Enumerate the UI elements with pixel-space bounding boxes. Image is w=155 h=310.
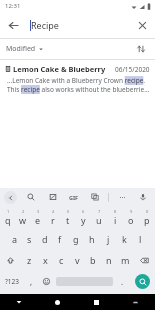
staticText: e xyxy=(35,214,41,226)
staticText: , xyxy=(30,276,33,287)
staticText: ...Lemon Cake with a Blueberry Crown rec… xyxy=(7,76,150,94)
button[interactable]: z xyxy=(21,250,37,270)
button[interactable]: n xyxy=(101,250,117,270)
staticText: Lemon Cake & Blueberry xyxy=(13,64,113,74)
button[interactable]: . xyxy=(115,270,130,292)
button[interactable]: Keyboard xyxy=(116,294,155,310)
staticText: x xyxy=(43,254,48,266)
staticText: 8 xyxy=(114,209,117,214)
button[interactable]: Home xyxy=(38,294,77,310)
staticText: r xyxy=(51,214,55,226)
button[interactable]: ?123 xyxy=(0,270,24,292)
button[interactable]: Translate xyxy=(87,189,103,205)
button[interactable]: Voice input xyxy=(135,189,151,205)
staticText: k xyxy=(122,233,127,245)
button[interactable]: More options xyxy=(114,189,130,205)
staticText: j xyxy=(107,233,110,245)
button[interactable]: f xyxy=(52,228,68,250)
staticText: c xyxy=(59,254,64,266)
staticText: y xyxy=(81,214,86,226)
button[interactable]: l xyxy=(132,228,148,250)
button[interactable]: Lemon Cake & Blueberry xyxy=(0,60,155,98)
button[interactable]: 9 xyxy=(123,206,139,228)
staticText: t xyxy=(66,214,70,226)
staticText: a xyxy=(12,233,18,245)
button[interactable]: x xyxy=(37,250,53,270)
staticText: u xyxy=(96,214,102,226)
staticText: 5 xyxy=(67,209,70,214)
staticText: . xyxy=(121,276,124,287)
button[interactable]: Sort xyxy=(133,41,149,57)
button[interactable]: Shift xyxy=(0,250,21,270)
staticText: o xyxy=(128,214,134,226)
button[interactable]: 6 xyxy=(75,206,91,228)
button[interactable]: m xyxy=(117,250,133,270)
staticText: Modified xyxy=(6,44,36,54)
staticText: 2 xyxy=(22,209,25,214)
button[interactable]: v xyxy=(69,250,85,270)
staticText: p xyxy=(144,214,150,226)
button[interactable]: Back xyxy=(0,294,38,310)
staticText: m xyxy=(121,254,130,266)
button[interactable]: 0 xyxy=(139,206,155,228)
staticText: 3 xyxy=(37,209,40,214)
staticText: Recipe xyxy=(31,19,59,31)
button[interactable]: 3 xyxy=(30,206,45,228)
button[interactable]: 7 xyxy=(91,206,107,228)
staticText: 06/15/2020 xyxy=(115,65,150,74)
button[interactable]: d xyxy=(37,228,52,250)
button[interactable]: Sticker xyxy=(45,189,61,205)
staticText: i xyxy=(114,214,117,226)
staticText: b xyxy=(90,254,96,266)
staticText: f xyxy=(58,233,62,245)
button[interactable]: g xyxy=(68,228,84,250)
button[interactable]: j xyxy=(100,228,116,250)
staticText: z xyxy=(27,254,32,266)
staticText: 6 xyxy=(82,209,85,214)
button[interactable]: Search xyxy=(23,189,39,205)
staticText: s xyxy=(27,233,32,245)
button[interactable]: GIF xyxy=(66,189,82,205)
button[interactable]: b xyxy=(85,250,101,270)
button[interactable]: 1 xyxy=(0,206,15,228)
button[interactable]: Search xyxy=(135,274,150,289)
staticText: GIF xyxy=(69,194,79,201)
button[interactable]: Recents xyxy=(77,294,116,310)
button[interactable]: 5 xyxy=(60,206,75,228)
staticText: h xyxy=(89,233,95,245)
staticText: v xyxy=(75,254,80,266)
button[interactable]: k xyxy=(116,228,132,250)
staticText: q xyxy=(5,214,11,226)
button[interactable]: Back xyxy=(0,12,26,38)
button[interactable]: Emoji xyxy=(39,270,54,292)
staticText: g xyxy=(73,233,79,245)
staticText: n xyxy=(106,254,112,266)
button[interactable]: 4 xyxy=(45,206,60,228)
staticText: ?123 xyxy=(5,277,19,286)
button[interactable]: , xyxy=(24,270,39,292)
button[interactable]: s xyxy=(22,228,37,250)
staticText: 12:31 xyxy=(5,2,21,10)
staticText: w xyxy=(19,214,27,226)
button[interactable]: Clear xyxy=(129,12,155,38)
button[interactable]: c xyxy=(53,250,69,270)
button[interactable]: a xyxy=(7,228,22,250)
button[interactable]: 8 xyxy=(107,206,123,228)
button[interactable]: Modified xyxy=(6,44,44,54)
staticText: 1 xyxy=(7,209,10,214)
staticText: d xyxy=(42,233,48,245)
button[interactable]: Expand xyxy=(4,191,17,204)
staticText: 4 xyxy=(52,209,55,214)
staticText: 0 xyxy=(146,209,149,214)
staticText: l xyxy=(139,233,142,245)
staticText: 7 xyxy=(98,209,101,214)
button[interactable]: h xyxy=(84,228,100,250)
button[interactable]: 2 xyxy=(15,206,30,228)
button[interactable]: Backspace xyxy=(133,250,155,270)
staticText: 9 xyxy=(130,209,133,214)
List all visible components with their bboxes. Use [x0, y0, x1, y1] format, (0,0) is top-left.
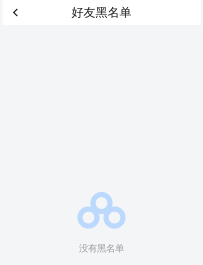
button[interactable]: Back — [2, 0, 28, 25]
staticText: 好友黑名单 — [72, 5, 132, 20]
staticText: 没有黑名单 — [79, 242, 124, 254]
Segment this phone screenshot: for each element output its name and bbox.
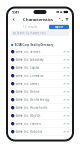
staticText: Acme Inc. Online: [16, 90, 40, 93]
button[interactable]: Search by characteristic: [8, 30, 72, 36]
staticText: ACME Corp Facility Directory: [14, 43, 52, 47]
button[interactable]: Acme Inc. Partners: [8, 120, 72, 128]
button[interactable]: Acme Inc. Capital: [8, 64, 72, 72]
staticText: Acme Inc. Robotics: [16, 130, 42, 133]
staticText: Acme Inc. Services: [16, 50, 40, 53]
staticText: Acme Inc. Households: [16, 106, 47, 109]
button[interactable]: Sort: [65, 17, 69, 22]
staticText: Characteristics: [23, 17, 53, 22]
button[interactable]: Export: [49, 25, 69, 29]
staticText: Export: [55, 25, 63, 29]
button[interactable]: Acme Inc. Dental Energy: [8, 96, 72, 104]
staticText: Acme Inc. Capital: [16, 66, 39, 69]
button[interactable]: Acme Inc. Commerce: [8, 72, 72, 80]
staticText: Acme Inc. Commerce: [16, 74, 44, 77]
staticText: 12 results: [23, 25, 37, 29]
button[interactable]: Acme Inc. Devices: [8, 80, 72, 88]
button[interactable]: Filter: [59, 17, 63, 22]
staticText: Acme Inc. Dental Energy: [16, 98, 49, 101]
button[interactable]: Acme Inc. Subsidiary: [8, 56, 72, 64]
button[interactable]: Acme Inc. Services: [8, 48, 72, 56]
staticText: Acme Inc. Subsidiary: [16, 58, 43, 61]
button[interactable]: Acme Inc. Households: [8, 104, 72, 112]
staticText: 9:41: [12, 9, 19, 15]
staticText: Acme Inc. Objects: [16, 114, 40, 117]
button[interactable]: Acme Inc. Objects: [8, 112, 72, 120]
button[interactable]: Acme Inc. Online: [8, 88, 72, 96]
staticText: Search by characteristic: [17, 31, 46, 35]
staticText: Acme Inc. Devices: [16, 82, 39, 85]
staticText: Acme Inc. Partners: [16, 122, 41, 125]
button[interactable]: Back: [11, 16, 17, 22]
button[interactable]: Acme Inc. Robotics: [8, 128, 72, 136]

· · · · · · ·

What you need to do
When you reach an image, pass over it, and retype all other material exactly.

Result below
Enumerate the UI elements with pixel-space bounding boxes. Image is w=155 h=310.
staticText: e xyxy=(35,214,41,226)
staticText: , xyxy=(30,276,33,287)
staticText: ...Lemon Cake with a Blueberry Crown rec… xyxy=(7,76,150,94)
button[interactable]: z xyxy=(21,250,37,270)
button[interactable]: n xyxy=(101,250,117,270)
staticText: Lemon Cake & Blueberry xyxy=(13,64,113,74)
button[interactable]: . xyxy=(115,270,130,292)
button[interactable]: Keyboard xyxy=(116,294,155,310)
staticText: x xyxy=(43,254,48,266)
staticText: 8 xyxy=(114,209,117,214)
button[interactable]: Home xyxy=(38,294,77,310)
staticText: r xyxy=(51,214,55,226)
button[interactable]: ?123 xyxy=(0,270,24,292)
button[interactable]: Translate xyxy=(87,189,103,205)
button[interactable]: Voice input xyxy=(135,189,151,205)
staticText: k xyxy=(122,233,127,245)
button[interactable]: More options xyxy=(114,189,130,205)
staticText: j xyxy=(107,233,110,245)
button[interactable]: f xyxy=(52,228,68,250)
staticText: c xyxy=(59,254,64,266)
staticText: y xyxy=(81,214,86,226)
button[interactable]: l xyxy=(132,228,148,250)
button[interactable]: Lemon Cake & Blueberry xyxy=(0,60,155,98)
button[interactable]: 9 xyxy=(123,206,139,228)
staticText: t xyxy=(66,214,70,226)
staticText: a xyxy=(12,233,18,245)
button[interactable]: x xyxy=(37,250,53,270)
staticText: u xyxy=(96,214,102,226)
staticText: 5 xyxy=(67,209,70,214)
staticText: . xyxy=(121,276,124,287)
button[interactable]: Sort xyxy=(133,41,149,57)
button[interactable]: Shift xyxy=(0,250,21,270)
staticText: o xyxy=(128,214,134,226)
button[interactable]: 6 xyxy=(75,206,91,228)
button[interactable]: m xyxy=(117,250,133,270)
staticText: Modified xyxy=(6,44,36,54)
staticText: 2 xyxy=(22,209,25,214)
button[interactable]: v xyxy=(69,250,85,270)
staticText: p xyxy=(144,214,150,226)
button[interactable]: Back xyxy=(0,294,38,310)
staticText: m xyxy=(121,254,130,266)
button[interactable]: 0 xyxy=(139,206,155,228)
staticText: 3 xyxy=(37,209,40,214)
staticText: Recipe xyxy=(31,19,59,31)
button[interactable]: 3 xyxy=(30,206,45,228)
button[interactable]: 7 xyxy=(91,206,107,228)
staticText: 06/15/2020 xyxy=(115,65,150,74)
button[interactable]: d xyxy=(37,228,52,250)
button[interactable]: Sticker xyxy=(45,189,61,205)
staticText: i xyxy=(114,214,117,226)
staticText: b xyxy=(90,254,96,266)
staticText: f xyxy=(58,233,62,245)
button[interactable]: g xyxy=(68,228,84,250)
button[interactable]: j xyxy=(100,228,116,250)
staticText: z xyxy=(27,254,32,266)
staticText: 6 xyxy=(82,209,85,214)
button[interactable]: Search xyxy=(23,189,39,205)
staticText: s xyxy=(27,233,32,245)
button[interactable]: GIF xyxy=(66,189,82,205)
button[interactable]: b xyxy=(85,250,101,270)
button[interactable]: 1 xyxy=(0,206,15,228)
button[interactable]: Search xyxy=(135,274,150,289)
staticText: GIF xyxy=(69,194,79,201)
button[interactable]: Recents xyxy=(77,294,116,310)
button[interactable]: 5 xyxy=(60,206,75,228)
staticText: h xyxy=(89,233,95,245)
staticText: v xyxy=(75,254,80,266)
button[interactable]: k xyxy=(116,228,132,250)
staticText: q xyxy=(5,214,11,226)
button[interactable]: Back xyxy=(0,12,26,38)
button[interactable]: Emoji xyxy=(39,270,54,292)
staticText: g xyxy=(73,233,79,245)
staticText: n xyxy=(106,254,112,266)
button[interactable]: 4 xyxy=(45,206,60,228)
staticText: ?123 xyxy=(5,277,19,286)
button[interactable]: , xyxy=(24,270,39,292)
button[interactable]: s xyxy=(22,228,37,250)
staticText: 12:31 xyxy=(5,2,21,10)
staticText: w xyxy=(19,214,27,226)
button[interactable]: Clear xyxy=(129,12,155,38)
button[interactable]: c xyxy=(53,250,69,270)
button[interactable]: a xyxy=(7,228,22,250)
button[interactable]: 8 xyxy=(107,206,123,228)
button[interactable]: Modified xyxy=(6,44,44,54)
staticText: 1 xyxy=(7,209,10,214)
staticText: d xyxy=(42,233,48,245)
button[interactable]: Expand xyxy=(4,191,17,204)
staticText: 4 xyxy=(52,209,55,214)
staticText: 0 xyxy=(146,209,149,214)
staticText: l xyxy=(139,233,142,245)
staticText: 7 xyxy=(98,209,101,214)
button[interactable]: h xyxy=(84,228,100,250)
button[interactable]: 2 xyxy=(15,206,30,228)
button[interactable]: Backspace xyxy=(133,250,155,270)
staticText: 9 xyxy=(130,209,133,214)
List all visible components with their bboxes. Use [x0, y0, x1, y1] format, (0,0) is top-left.
button[interactable]: Back — [2, 0, 28, 25]
staticText: 好友黑名单 — [72, 5, 132, 20]
staticText: 没有黑名单 — [79, 242, 124, 254]
Segment this phone screenshot: for each element output its name and bbox.
staticText: Acme Inc. Online: [16, 90, 40, 93]
button[interactable]: Search by characteristic: [8, 30, 72, 36]
staticText: ACME Corp Facility Directory: [14, 43, 52, 47]
button[interactable]: Acme Inc. Partners: [8, 120, 72, 128]
button[interactable]: Acme Inc. Capital: [8, 64, 72, 72]
staticText: Acme Inc. Robotics: [16, 130, 42, 133]
staticText: Acme Inc. Services: [16, 50, 40, 53]
staticText: Acme Inc. Households: [16, 106, 47, 109]
button[interactable]: Sort: [65, 17, 69, 22]
staticText: Characteristics: [23, 17, 53, 22]
button[interactable]: Export: [49, 25, 69, 29]
staticText: Export: [55, 25, 63, 29]
button[interactable]: Acme Inc. Dental Energy: [8, 96, 72, 104]
staticText: Acme Inc. Capital: [16, 66, 39, 69]
button[interactable]: Acme Inc. Commerce: [8, 72, 72, 80]
staticText: Acme Inc. Commerce: [16, 74, 44, 77]
staticText: 12 results: [23, 25, 37, 29]
button[interactable]: Acme Inc. Devices: [8, 80, 72, 88]
button[interactable]: Filter: [59, 17, 63, 22]
staticText: Acme Inc. Dental Energy: [16, 98, 49, 101]
button[interactable]: Acme Inc. Subsidiary: [8, 56, 72, 64]
button[interactable]: Acme Inc. Services: [8, 48, 72, 56]
staticText: Acme Inc. Subsidiary: [16, 58, 43, 61]
button[interactable]: Acme Inc. Households: [8, 104, 72, 112]
staticText: 9:41: [12, 9, 19, 15]
staticText: Acme Inc. Objects: [16, 114, 40, 117]
button[interactable]: Acme Inc. Objects: [8, 112, 72, 120]
button[interactable]: Acme Inc. Online: [8, 88, 72, 96]
staticText: Search by characteristic: [17, 31, 46, 35]
staticText: Acme Inc. Devices: [16, 82, 39, 85]
staticText: Acme Inc. Partners: [16, 122, 41, 125]
button[interactable]: Back: [11, 16, 17, 22]
button[interactable]: Acme Inc. Robotics: [8, 128, 72, 136]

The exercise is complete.